Unit 6 - Notes

INT312 8 min read

Unit 6: Introduction to Apache Cassandra

1. Installation of Apache Cassandra

Apache Cassandra is a highly scalable, high-performance distributed database designed to handle large amounts of data across many commodity servers.

Prerequisites

  • Java Runtime Environment (JRE/JDK): Cassandra is written in Java. Java 8 or Java 11 is strictly required for Cassandra 3.x and 4.x.
  • Python: Required to run cqlsh, the Cassandra Query Language shell (Python 3.6+ is recommended).

General Installation Steps (Linux/Unix-based)

  1. Download Cassandra: Download the latest tarball from the official Apache Cassandra website.
    BASH
        wget https://downloads.apache.org/cassandra/4.0.4/apache-cassandra-4.0.4-bin.tar.gz
        
  2. Extract the Archive:
    BASH
        tar -xzvf apache-cassandra-4.0.4-bin.tar.gz
        cd apache-cassandra-4.0.4
        
  3. Configuration (Optional but recommended):
    • Modify conf/cassandra.yaml to set cluster names, node IP addresses (listen_address), and directory paths for data, commit logs, and saved caches.
  4. Start Cassandra:
    BASH
        bin/cassandra -f # The -f flag runs it in the foreground
        
  5. Verify Installation: Run the node tool status command to check if the node is up.
    BASH
        bin/nodetool status
        
  6. Access CQL Shell:
    BASH
        bin/cqlsh
        

2. Cassandra Architecture

Cassandra’s architecture is designed specifically to prevent single points of failure and to handle massive, continuous data streams.

Peer-to-Peer Architecture

  • Ring Topology: Cassandra operates on a distributed, peer-to-peer (P2P) ring architecture.
  • Masterless: Unlike Hadoop HDFS or MongoDB (which use master-slave architectures), every node in a Cassandra cluster is identical. There is no master node.
  • Any Node can handle requests: A client can connect to any node (acting as the "coordinator" node) to read or write data. If the coordinator does not hold the requested data, it routes the request to the nodes that do.

Gossip Protocol

  • Concept: A peer-to-peer communication protocol used by nodes to exchange state and location information about themselves and other nodes.
  • Mechanism: Every second, each node initiates a Gossip exchange with one to three other random nodes. They exchange versioned information.
  • Fault Detection: Gossip is the underlying mechanism for fault detection. If a node stops gossiping, other nodes will eventually mark it as "Down" (dead), routing traffic away from it.

Replication and Consistency Levels

Replication

Cassandra replicates data across multiple nodes to ensure fault tolerance.

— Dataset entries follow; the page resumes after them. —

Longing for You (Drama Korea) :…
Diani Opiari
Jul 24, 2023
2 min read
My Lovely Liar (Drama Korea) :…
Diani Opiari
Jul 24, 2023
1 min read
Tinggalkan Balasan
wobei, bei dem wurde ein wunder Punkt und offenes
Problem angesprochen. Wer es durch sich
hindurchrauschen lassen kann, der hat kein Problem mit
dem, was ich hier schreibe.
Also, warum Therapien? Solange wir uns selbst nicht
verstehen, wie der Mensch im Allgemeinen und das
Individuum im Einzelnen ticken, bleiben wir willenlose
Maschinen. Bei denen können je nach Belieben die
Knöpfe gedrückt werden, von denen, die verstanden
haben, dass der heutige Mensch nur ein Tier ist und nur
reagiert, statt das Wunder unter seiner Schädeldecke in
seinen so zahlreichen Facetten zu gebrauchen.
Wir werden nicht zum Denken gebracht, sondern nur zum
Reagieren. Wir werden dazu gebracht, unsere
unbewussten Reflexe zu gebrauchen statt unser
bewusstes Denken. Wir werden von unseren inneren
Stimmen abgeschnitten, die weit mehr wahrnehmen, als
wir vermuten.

  • Replication Strategy: Defined at the Keyspace level.
    • SimpleStrategy: Used for single datacenter deployments.
    • NetworkTopologyStrategy: Used for multiple datacenters. Allows specifying how many replicas should be in each datacenter.
  • Replication Factor (RF): The total number of copies of the data across the cluster. An RF of 3 means three nodes will hold a copy of a specific row.

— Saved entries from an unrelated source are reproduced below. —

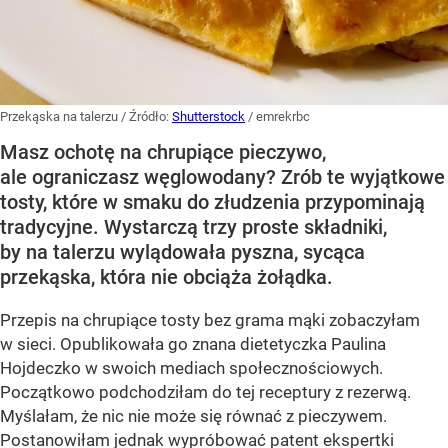
Przekąska na talerzu
/ Źródło:
Shutterstock
/
emrekrbc
Masz ochotę na chrupiące pieczywo,
ale ograniczasz węglowodany? Zrób te wyjątkowe
tosty, które w smaku do złudzenia przypominają
tradycyjne. Wystarczą trzy proste składniki,
by na talerzu wylądowała pyszna, sycąca
przekąska, która nie obciąża żołądka.
Przepis na chrupiące tosty bez grama mąki zobaczyłam
w sieci. Opublikowała go znana dietetyczka Paulina
Hojdeczko w swoich mediach społecznościowych.
Początkowo podchodziłam do tej receptury z rezerwą.
Myślałam, że nic nie może się równać z pieczywem.
Postanowiłam jednak wypróbować patent ekspertki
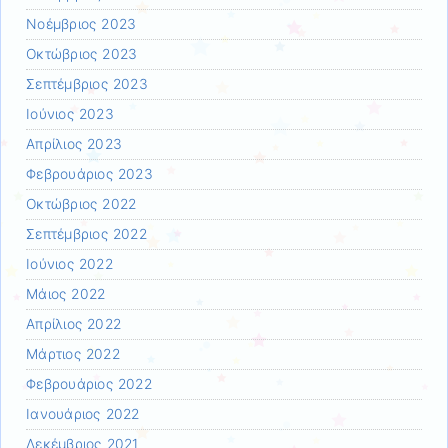
Νοέμβριος 2023
Οκτώβριος 2023
Σεπτέμβριος 2023
Ιούνιος 2023
Απρίλιος 2023
Φεβρουάριος 2023
Οκτώβριος 2022
Σεπτέμβριος 2022
Ιούνιος 2022
Μάιος 2022
Απρίλιος 2022
Μάρτιος 2022
Φεβρουάριος 2022
Ιανουάριος 2022
Δεκέμβριος 2021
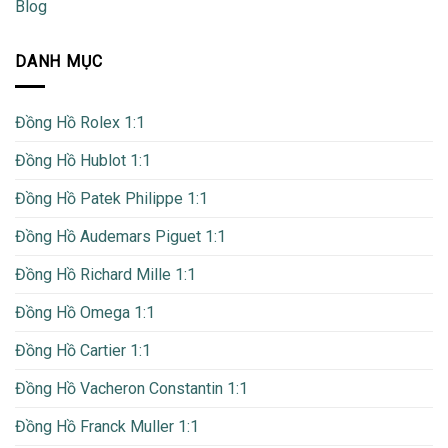
Blog
DANH MỤC
Đồng Hồ Rolex 1:1
Đồng Hồ Hublot 1:1
Đồng Hồ Patek Philippe 1:1
Đồng Hồ Audemars Piguet 1:1
Đồng Hồ Richard Mille 1:1
Đồng Hồ Omega 1:1
Đồng Hồ Cartier 1:1
Đồng Hồ Vacheron Constantin 1:1
Đồng Hồ Franck Muller 1:1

Consistency Levels (Tunable Consistency)

Cassandra offers tunable consistency, meaning you can balance strong consistency and high availability per operation.

  • Consistency Level (CL): Defines how many replica nodes must acknowledge a read or write operation before it is considered successful.
  • Common Write/Read CLs:
    • ONE: Only one replica needs to respond. (High availability, low consistency).
    • QUORUM: A majority of replicas must respond (RF / 2) + 1. (Strong consistency balance).
    • ALL: All replicas must respond. (Highest consistency, lowest availability—if one node is down, the operation fails).
  • Note: Strong consistency is achieved when Write CL + Read CL > Replication Factor.

Read and Write Paths

Write Path

Cassandra’s write path is highly optimized for write-heavy workloads.

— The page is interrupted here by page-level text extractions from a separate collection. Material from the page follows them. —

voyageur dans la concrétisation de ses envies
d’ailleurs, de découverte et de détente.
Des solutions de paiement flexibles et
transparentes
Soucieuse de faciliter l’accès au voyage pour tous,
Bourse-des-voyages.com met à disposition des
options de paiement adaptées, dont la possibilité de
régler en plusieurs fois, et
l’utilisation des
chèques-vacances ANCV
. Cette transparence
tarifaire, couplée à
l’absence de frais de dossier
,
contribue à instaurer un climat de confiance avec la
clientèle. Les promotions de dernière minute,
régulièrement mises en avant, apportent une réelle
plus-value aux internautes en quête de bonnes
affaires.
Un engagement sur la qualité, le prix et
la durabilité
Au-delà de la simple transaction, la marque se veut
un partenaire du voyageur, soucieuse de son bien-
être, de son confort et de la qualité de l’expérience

  1. CommitLog: Data is first written to the CommitLog on disk. This ensures durability (crash recovery).
  2. Memtable: Simultaneously, data is written to an in-memory data structure called the Memtable. Once written to both, the write is acknowledged as successful.
  3. Flush to SSTable: When the Memtable fills up, its contents are flushed to disk into an immutable file called an SSTable (Sorted String Table).

Read Path

Reads in Cassandra are more complex because data for a single row might be fragmented across multiple SSTables and the Memtable.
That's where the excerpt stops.